JAWS
寝る前と同様に明るい部屋の中、1つのベッドの上で胡坐をかき腕組みをする○○と、その正面に正座をさせられている男、ピアーズの姿が・・・。
「で!?何で夜這いなんかしてんのよ!!」
「・・・それはその・・・ム・・・ムラムラしちゃったので・・・」
「はぁ!?“ムラムラ”って、何にムラムラしたのよ!!」
「・・・う、うるせぇなっ!!何だっていいだろ!!兎に角ムラムラしちゃったの!!」
「何にしたのよ!!言いなさいよ!!」
言った後に、○○ははっとしたかのように続ける。
「まさかピアーズ!あんた、こんな所にまでエロ本持って来てるんじゃないでしょうね!?それでムラムラ・・・・・・!?」
○○は「うわぁ」と言いたげな眼を、目の前のピアーズに向ける。
「違ぇよっ!!そんなもん持って来るかよ!!それに、家にだって持ってねぇし!!」
嘘か誠か、言い返すピアーズ。そして極り悪そうに○○から眼を逸らすと、呟くように続けた。その顔は微かだが赤い。

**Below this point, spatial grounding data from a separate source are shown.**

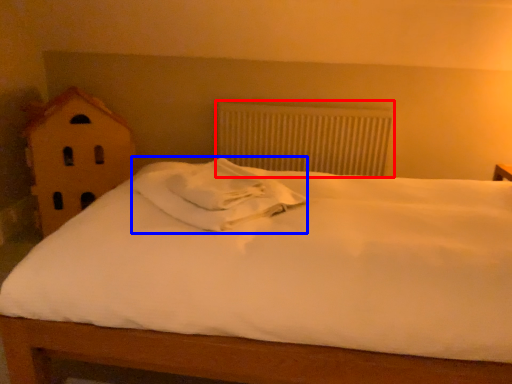 Question: Which of the following is the farthest to the observer, radiator (highlighted by a red box) or pillow (highlighted by a blue box)?

Choices:
 (A) radiator
 (B) pillow

Answer: (A) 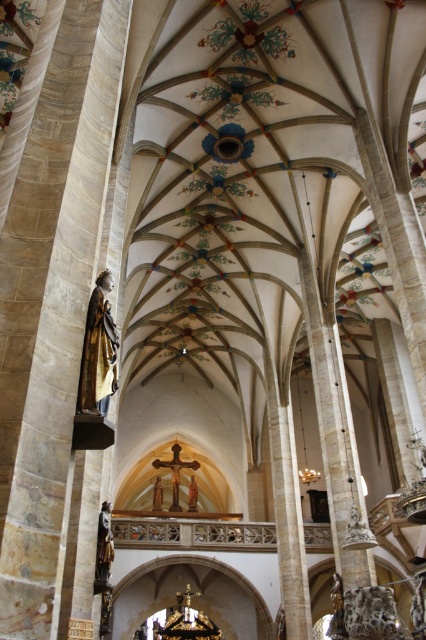 Question: Does polished bronze statue at left appear over polished bronze statue at lower left?

Choices:
 (A) no
 (B) yes

Answer: (B)

Question: Which of the following is the farthest from the observer?

Choices:
 (A) (100, 572)
 (B) (175, 448)

Answer: (B)

Question: Does polished bronze statue at left lie behind wooden cross at center?

Choices:
 (A) no
 (B) yes

Answer: (A)

Question: Which point appears farthest from the camera in this image?

Choices:
 (A) (106, 577)
 (B) (86, 323)

Answer: (A)

Question: Which point is closer to the camera?

Choices:
 (A) wooden cross at center
 (B) polished bronze statue at lower left
 (C) polished bronze statue at left

Answer: (C)

Question: Does polished bronze statue at left appear under polished bronze statue at lower left?

Choices:
 (A) no
 (B) yes

Answer: (A) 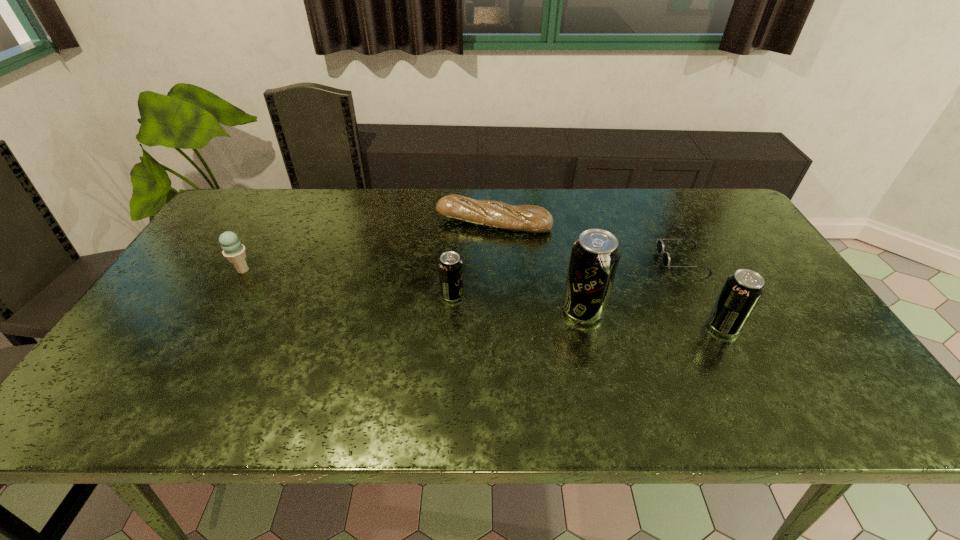 Find the location of `vacant space at the near edge of the desktop`. vacant space at the near edge of the desktop is located at coordinates (567, 380).

In order to click on vacant space at the right edge in this screenshot , I will do `click(775, 262)`.

Where is `free space at the far left corner of the desktop`? Image resolution: width=960 pixels, height=540 pixels. free space at the far left corner of the desktop is located at coordinates (275, 204).

At what (x,y) coordinates should I click in order to perform the action: click on vacant space at the far right corner. Please return your answer as a coordinate pair (x, y). This screenshot has width=960, height=540. Looking at the image, I should click on (733, 228).

At what (x,y) coordinates should I click in order to perform the action: click on free space at the near right corner. Please return your answer as a coordinate pair (x, y). Looking at the image, I should click on (836, 359).

This screenshot has width=960, height=540. Find the location of `free space that is in between the fifth shortest object and the ice cream`. free space that is in between the fifth shortest object and the ice cream is located at coordinates (483, 298).

Locate an element on the screen. This screenshot has width=960, height=540. vacant region between the tallest soda can and the leftmost soda can is located at coordinates (517, 302).

Where is `vacant space in between the rightmost soda can and the leftmost object`? Image resolution: width=960 pixels, height=540 pixels. vacant space in between the rightmost soda can and the leftmost object is located at coordinates (483, 298).

What are the coordinates of `vacant area that lies between the leftmost object and the tallest object` in the screenshot? It's located at pyautogui.click(x=413, y=290).

Where is `free space between the fifth tallest object and the second soda can from right to left`? free space between the fifth tallest object and the second soda can from right to left is located at coordinates (539, 266). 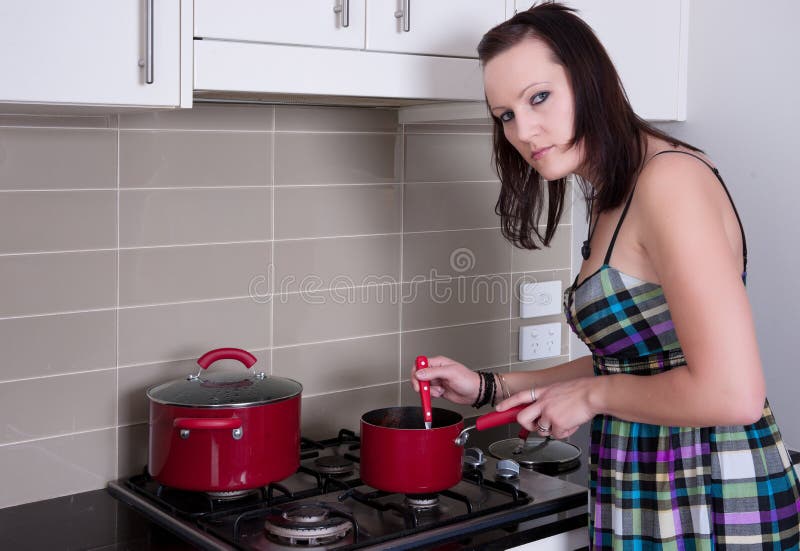 Locate an element on the screen. The width and height of the screenshot is (800, 551). pot lid is located at coordinates (544, 452). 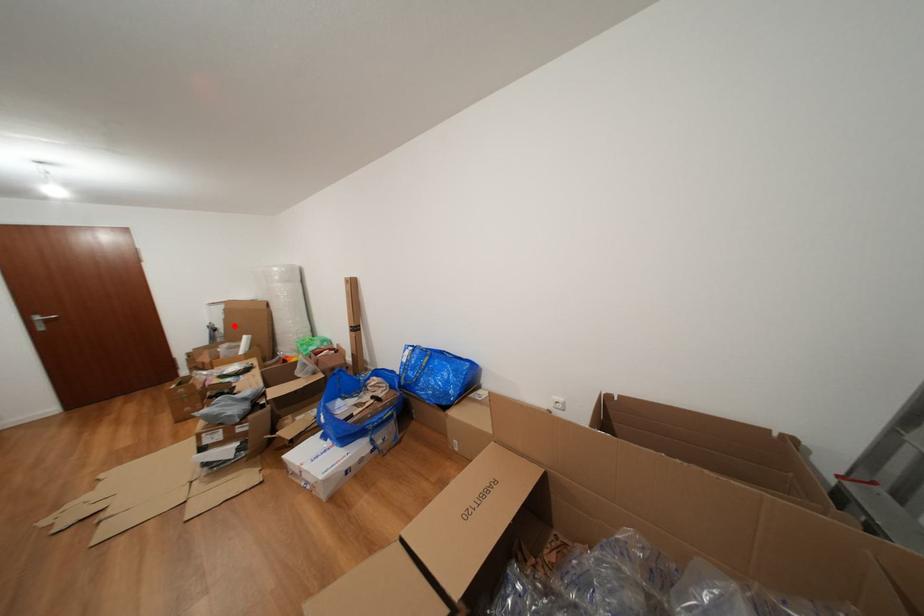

「・・・ムラムラしたのは・・・・・・あんたの水着姿にだよっ・・・・・・」
暫し沈黙。
○○は驚いて固まってしまった。まさか、自分のそんな姿に興奮しているとは思ってもみなかったからだ。しかし、興奮されるということは、自分にも色気があるということか。○○の心の中でちょっとした優越感が生まれる。
「・・・だから・・・」
「・・・ん・・・?」
聞こえた静かな声に反応すれば、ピアーズがもの凄い速さでこちらに躙り寄って来た。その表情は期待に満ち溢れている。
「ダメ!!ぜぇ〜〜〜ったいダメ!!」
しかし、○○の言葉などお構いなしに、ピアーズはリモコンで部屋の電気を消すと、そのまま○○に覆い被さる。
「ダメだよ!!明日は朝から海に行くんでしょ!!寝ないとっ!!」
「大丈夫!」
「“大丈夫”じゃない―って、きゃあああああっ!!」
夏の海はサメだけがJAWSではない。
気を付けろ!!
隣に居る彼氏こそ、獰猛でとんでもないJAWSかもしれない。